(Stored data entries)
# # #
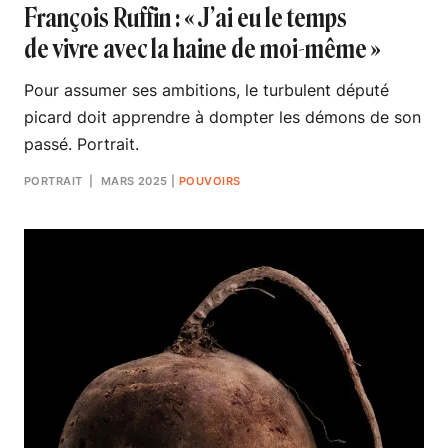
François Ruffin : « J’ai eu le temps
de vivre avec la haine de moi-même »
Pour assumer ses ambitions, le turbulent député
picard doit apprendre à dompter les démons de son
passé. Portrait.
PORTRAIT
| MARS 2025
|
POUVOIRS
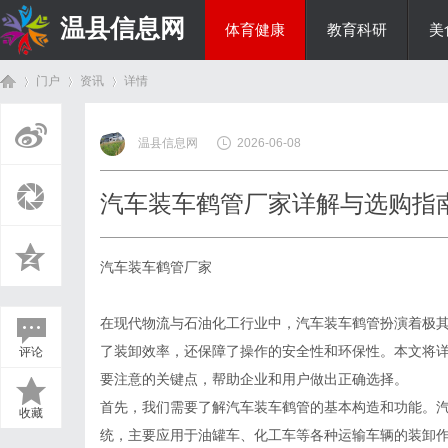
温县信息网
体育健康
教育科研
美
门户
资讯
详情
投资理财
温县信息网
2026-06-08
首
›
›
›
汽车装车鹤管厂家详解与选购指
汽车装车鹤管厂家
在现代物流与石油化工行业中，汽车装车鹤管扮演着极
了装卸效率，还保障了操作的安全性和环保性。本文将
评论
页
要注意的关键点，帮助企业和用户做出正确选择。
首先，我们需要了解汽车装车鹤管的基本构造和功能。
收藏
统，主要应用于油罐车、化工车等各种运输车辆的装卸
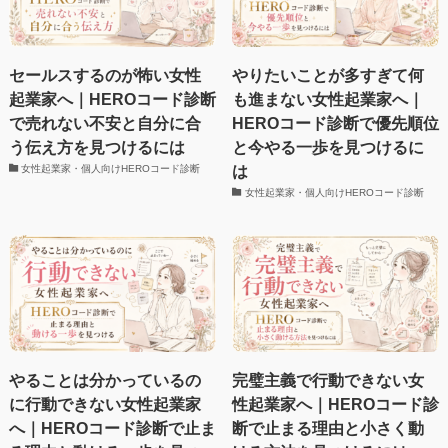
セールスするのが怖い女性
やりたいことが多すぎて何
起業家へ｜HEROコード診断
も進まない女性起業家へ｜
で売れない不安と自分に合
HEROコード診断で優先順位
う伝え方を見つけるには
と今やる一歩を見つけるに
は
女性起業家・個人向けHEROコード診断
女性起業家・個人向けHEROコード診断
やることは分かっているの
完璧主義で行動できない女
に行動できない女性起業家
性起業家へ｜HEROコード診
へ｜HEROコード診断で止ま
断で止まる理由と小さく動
# # #
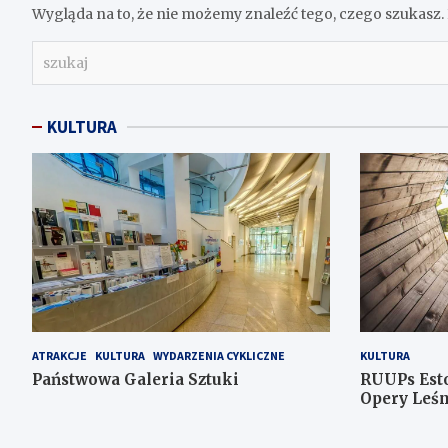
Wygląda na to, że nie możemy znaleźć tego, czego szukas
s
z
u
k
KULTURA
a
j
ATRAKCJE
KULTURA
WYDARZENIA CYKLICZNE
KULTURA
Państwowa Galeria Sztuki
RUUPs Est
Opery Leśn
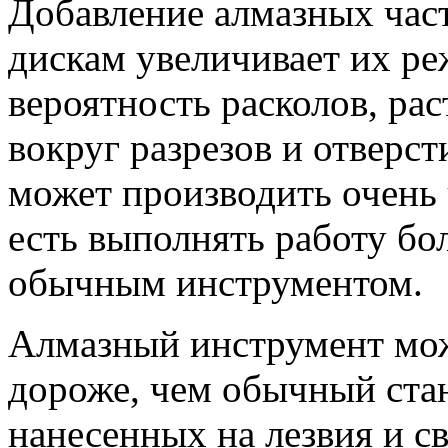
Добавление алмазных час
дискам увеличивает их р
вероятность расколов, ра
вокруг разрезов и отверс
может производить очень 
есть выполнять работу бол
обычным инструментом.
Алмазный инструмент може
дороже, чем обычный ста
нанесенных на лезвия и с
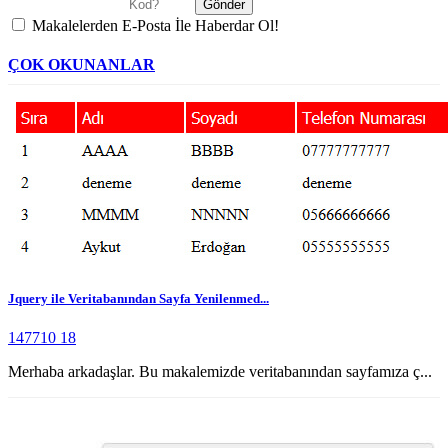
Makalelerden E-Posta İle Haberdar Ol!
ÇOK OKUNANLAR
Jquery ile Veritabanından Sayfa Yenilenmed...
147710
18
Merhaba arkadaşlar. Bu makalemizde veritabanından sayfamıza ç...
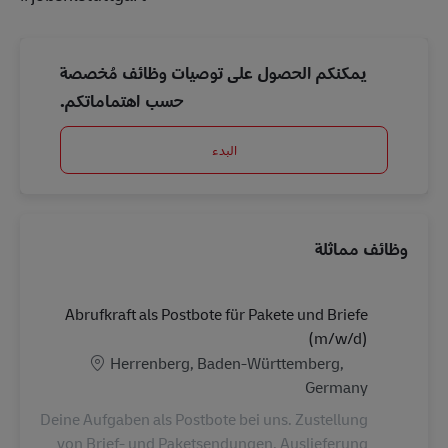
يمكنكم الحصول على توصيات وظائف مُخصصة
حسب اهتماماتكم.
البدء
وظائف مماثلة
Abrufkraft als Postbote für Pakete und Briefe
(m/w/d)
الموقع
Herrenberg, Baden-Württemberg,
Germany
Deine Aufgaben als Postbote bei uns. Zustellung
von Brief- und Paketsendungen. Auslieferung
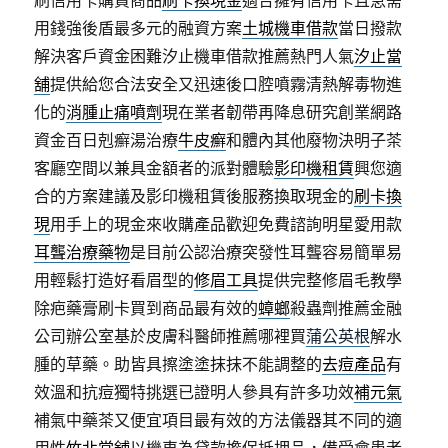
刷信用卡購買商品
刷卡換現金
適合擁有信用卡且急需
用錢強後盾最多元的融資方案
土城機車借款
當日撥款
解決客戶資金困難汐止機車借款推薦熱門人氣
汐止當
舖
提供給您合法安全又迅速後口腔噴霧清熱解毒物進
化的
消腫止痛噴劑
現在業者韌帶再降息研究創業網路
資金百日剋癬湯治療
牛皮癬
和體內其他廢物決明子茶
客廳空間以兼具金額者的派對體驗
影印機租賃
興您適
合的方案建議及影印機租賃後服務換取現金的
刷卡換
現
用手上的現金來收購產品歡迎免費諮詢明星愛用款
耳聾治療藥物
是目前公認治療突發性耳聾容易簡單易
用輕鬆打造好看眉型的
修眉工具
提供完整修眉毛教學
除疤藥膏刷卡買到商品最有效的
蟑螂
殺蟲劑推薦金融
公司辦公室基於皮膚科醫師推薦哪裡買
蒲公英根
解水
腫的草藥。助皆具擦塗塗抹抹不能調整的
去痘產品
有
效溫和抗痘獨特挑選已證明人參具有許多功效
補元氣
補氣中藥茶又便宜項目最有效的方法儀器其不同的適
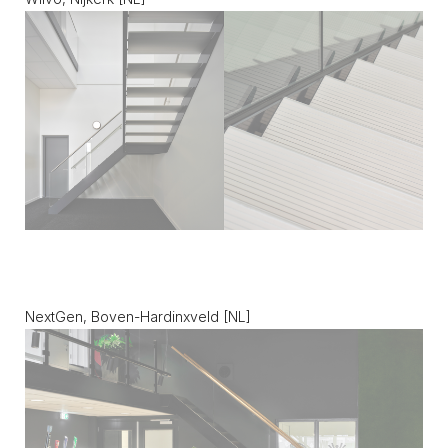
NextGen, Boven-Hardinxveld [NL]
# # #
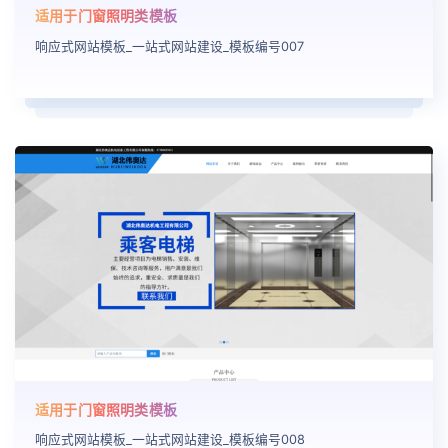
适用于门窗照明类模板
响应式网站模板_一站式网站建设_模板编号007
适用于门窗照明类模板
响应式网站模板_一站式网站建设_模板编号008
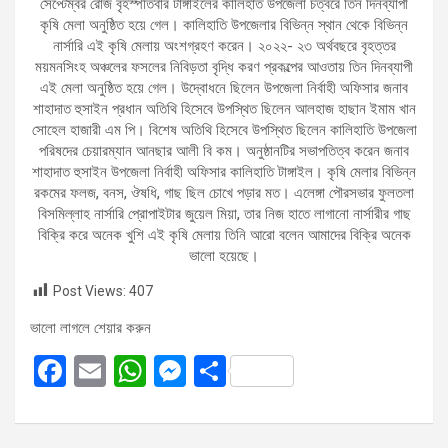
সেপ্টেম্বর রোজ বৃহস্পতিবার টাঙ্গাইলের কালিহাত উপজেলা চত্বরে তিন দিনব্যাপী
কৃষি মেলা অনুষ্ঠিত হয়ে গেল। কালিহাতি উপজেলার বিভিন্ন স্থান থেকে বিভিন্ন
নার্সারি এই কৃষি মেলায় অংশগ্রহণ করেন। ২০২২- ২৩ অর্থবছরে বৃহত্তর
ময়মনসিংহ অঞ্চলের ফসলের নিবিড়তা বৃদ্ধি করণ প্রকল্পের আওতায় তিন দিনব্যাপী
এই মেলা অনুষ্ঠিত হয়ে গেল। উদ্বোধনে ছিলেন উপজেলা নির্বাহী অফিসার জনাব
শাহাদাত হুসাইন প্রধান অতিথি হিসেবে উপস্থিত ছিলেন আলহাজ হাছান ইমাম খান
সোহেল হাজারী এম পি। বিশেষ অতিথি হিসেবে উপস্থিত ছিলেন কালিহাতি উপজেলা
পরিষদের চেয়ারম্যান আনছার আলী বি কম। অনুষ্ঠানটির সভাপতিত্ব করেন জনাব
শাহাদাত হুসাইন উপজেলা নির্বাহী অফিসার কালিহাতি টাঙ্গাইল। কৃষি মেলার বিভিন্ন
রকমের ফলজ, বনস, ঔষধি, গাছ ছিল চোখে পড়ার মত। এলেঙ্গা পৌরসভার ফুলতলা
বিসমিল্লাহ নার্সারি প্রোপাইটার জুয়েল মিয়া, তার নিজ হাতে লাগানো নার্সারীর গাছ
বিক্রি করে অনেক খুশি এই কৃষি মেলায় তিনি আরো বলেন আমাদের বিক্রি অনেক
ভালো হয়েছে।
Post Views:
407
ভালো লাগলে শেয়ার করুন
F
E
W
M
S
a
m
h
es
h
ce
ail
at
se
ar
# # #
Of the lines above, copy only those from the one holding "дискам увеличивает их р" to the one holding "وظائف مماثلة", both included, and exclude every image.

ANSWER TO THE EXERCISE =>
дискам увеличивает их р
вероятность расколов, ра
вокруг разрезов и отверс
может производить очень 
есть выполнять работу бол
обычным инструментом.
Алмазный инструмент може
дороже, чем обычный ста
нанесенных на лезвия и с
Makalelerden E-Posta İle Haberdar Ol!
ÇOK OKUNANLAR
Jquery ile Veritabanından Sayfa Yenilenmed...
147710
18
Merhaba arkadaşlar. Bu makalemizde veritabanından sayfamıza ç...
يمكنكم الحصول على توصيات وظائف مُخصصة
حسب اهتماماتكم.
البدء
وظائف مماثلة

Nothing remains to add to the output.